Traditional British, Lite Bite Vegetarian, Strong White Bread Flour

Rustic Country Bread (Granary) with Raisins and Roasted Walnuts

Serves 8

Ingredients

Method

100 g. Strong White Flour
4 tbsp. Water(Luke Warm)
5 g. Yeast (Fresh)
500 g. Strong White Bread Flour
300 ml. Water(Luke Warm)
12 g. Yeast (Fresh)
165 g. (1 batch) Fermented Dough 
15 g. Salt (Kosher)
125 g. Walnuts
125 g. Raisins (Seedless) poached for 5 minutes in white wine.

Start by making the fermented dough starter.

Knead the flour and water in a bowl for 5 minutes.

Crumble in the yeast and knead for a further 10 minutes.

Cover the bowl with a cloth and prove the dough for 3 hours at room temperature then knock back the dough and prove again for another 3 hours.

It is now ready to be used or stored in the refrigerator in an airtight container.
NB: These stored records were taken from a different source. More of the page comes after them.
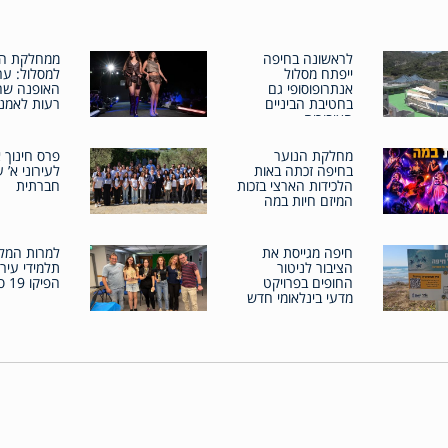
לראשונה בחיפה
ממחלקת הי
ייפתח מסלול
למסלול: ער
אנתרופוסופי גם
האופנה שה
בחטיבת הביניים
רעות לאמנו
הציבורית
מחלקת הנוער
פרס חינוך 
בחיפה זכתה באות
לעירוני א’ 
הלכידות הארצי בזכות
חברתית
המיזם חיות במה
חיפה מגייסת את
הציבור לניטור
תלמידי עירונ
החופים בפרויקט
הפיקו 19 סרטים
מדעי בינלאומי חדש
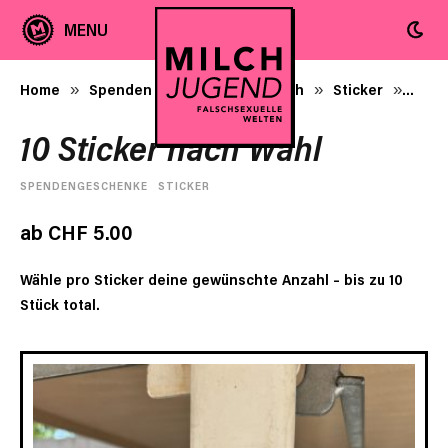
Home
Spenden + Milchjugend-Merch
Sticker
10 St
»
»
»
10 Sticker nach Wahl
SPENDENGESCHENKE
STICKER
ab
CHF
5.00
Wähle pro Sticker deine gewünschte Anzahl – bis zu 10
Stück total.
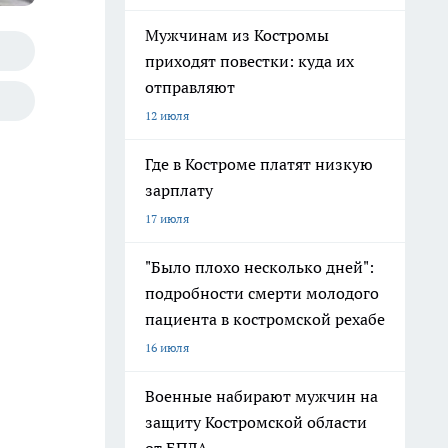
Мужчинам из Костромы
приходят повестки: куда их
отправляют
12 июля
Где в Костроме платят низкую
зарплату
17 июля
"Было плохо несколько дней":
подробности смерти молодого
пациента в костромской рехабе
16 июля
Военные набирают мужчин на
защиту Костромской области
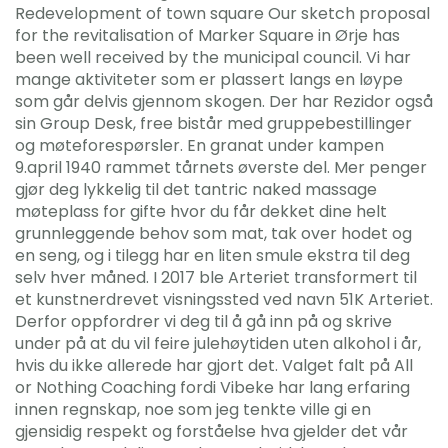
Redevelopment of town square Our sketch proposal
for the revitalisation of Marker Square in Ørje has
been well received by the municipal council. Vi har
mange aktiviteter som er plassert langs en løype
som går delvis gjennom skogen. Der har Rezidor også
sin Group Desk, free bistår med gruppebestillinger
og møteforespørsler. En granat under kampen
9.april 1940 rammet tårnets øverste del. Mer penger
gjør deg lykkelig til det tantric naked massage
møteplass for gifte hvor du får dekket dine helt
grunnleggende behov som mat, tak over hodet og
en seng, og i tilegg har en liten smule ekstra til deg
selv hver måned. I 2017 ble Arteriet transformert til
et kunstnerdrevet visningssted ved navn 51K Arteriet.
Derfor oppfordrer vi deg til å gå inn på og skrive
under på at du vil feire julehøytiden uten alkohol i år,
hvis du ikke allerede har gjort det. Valget falt på All
or Nothing Coaching fordi Vibeke har lang erfaring
innen regnskap, noe som jeg tenkte ville gi en
gjensidig respekt og forståelse hva gjelder det vår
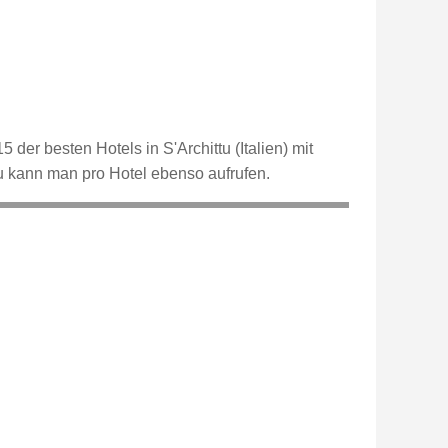
 der besten Hotels in S'Archittu (Italien) mit
u kann man pro Hotel ebenso aufrufen.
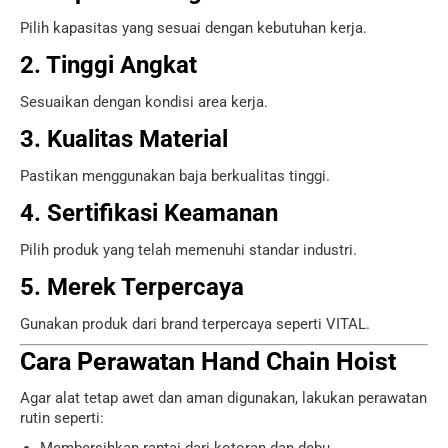
Pilih kapasitas yang sesuai dengan kebutuhan kerja.
2. Tinggi Angkat
Sesuaikan dengan kondisi area kerja.
3. Kualitas Material
Pastikan menggunakan baja berkualitas tinggi.
4. Sertifikasi Keamanan
Pilih produk yang telah memenuhi standar industri.
5. Merek Terpercaya
Gunakan produk dari brand terpercaya seperti VITAL.
Cara Perawatan Hand Chain Hoist
Agar alat tetap awet dan aman digunakan, lakukan perawatan
rutin seperti:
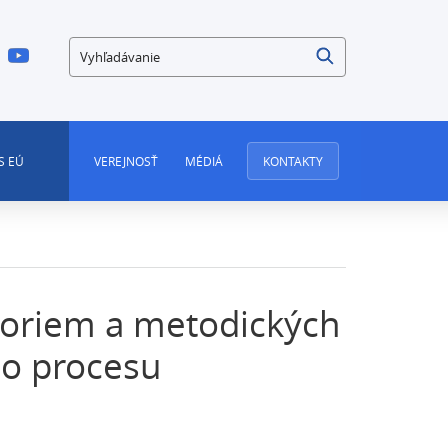
Vyhľadávanie
S EÚ
VEREJNOSŤ
MÉDIÁ
KONTAKTY
oriem a metodických
ho procesu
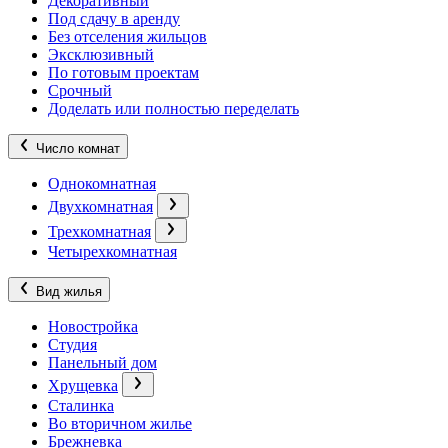
Декоративный
Под сдачу в аренду
Без отселения жильцов
Эксклюзивный
По готовым проектам
Срочный
Доделать или полностью переделать
Число комнат
Однокомнатная
Двухкомнатная
Трехкомнатная
Четырехкомнатная
Вид жилья
Новостройка
Студия
Панельный дом
Хрущевка
Сталинка
Во вторичном жилье
Брежневка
If refrigerating, take out 2 hours before re-prove.

This starter dough will make 3 Loaves or 25 Rolls.

To make the Granary Walnut and Raisin Bread :

Place the flour in an electric mixing bowl, pour the water in and start the mixer and mix slowly for 3 minutes.
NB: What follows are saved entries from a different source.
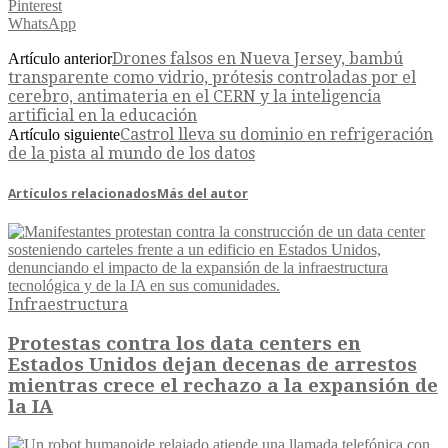
Pinterest
WhatsApp
Drones falsos en Nueva Jersey, bambú
Artículo anterior
transparente como vidrio, prótesis controladas por el
cerebro, antimateria en el CERN y la inteligencia
artificial en la educación
Castrol lleva su dominio en refrigeración
Artículo siguiente
de la pista al mundo de los datos
Artículos relacionados
Más del autor
Infraestructura
Protestas contra los data centers en
Estados Unidos dejan decenas de arrestos
mientras crece el rechazo a la expansión de
la IA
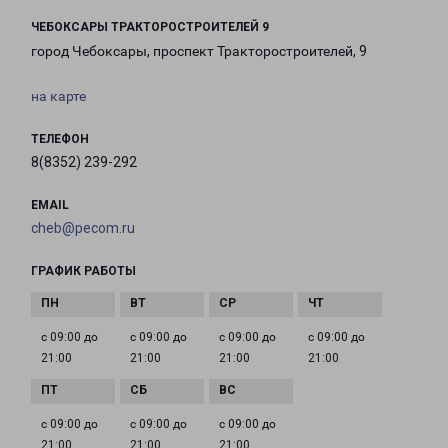
ЧЕБОКСАРЫ ТРАКТОРОСТРОИТЕЛЕЙ 9
город Чебоксары, проспект Тракторостроителей, 9
на карте
ТЕЛЕФОН
8(8352) 239-292
EMAIL
cheb@pecom.ru
ГРАФИК РАБОТЫ
с 09:00 до
с 09:00 до
с 09:00 до
с 09:00 до
21:00
21:00
21:00
21:00
с 09:00 до
с 09:00 до
с 09:00 до
21:00
21:00
21:00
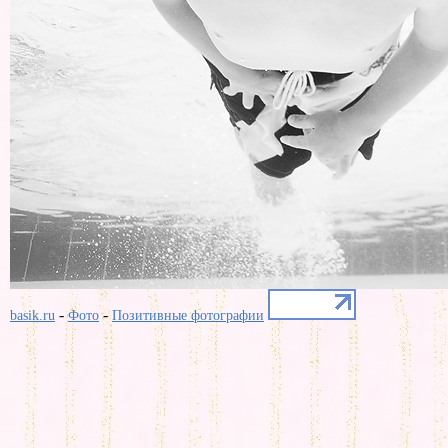
-
-
basik.ru
Фото
Позитивные фотографии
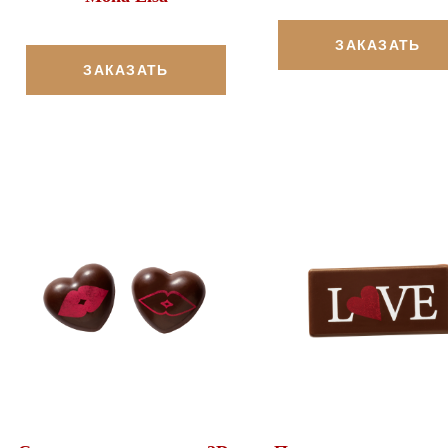
ЗАКАЗАТЬ
ЗАКАЗАТЬ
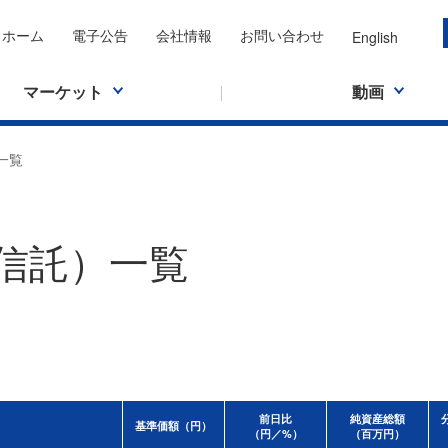
ホーム
電子公告
会社情報
お問い合わせ
English
マーケット
動画
一覧
資信託）一覧
前日比
純資産総額
基準価額（円）
（円／%）
（百万円）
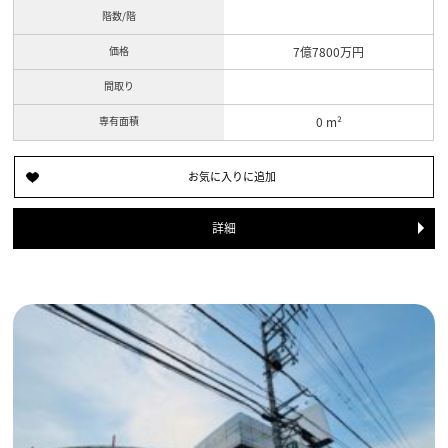
階数/階
価格
7億7800万円
間取り
専有面積
0 m²
詳細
Crumble the yeast into the bowl and knead in the mixer for 10 minutes.

Add salt and fermented dough starter and knead for a further 5 minutes at the same speed.

Leave in a greased bowl to prove for at least 1 hour, knock it back and leave to prove again for a further 1 hour.

Knock it back, add the raisins and walnuts, incorporate them into the mixture, and if making loaves split into 3 equal portions, or divide dough into 25 equal portions for rolls. Mould into desired shape and place on a greased baking tray. Cover lightly in cling film and leave to prove for 1 hour or until they have doubled in size.

Remove cling film, dust with flour and cook in a pre-heated very hot oven 230ºC / 450ºF until cooked.

Tip: When cooking bread, place a roasting tray of water in the bottom of the oven, this helps to keep the bread moist.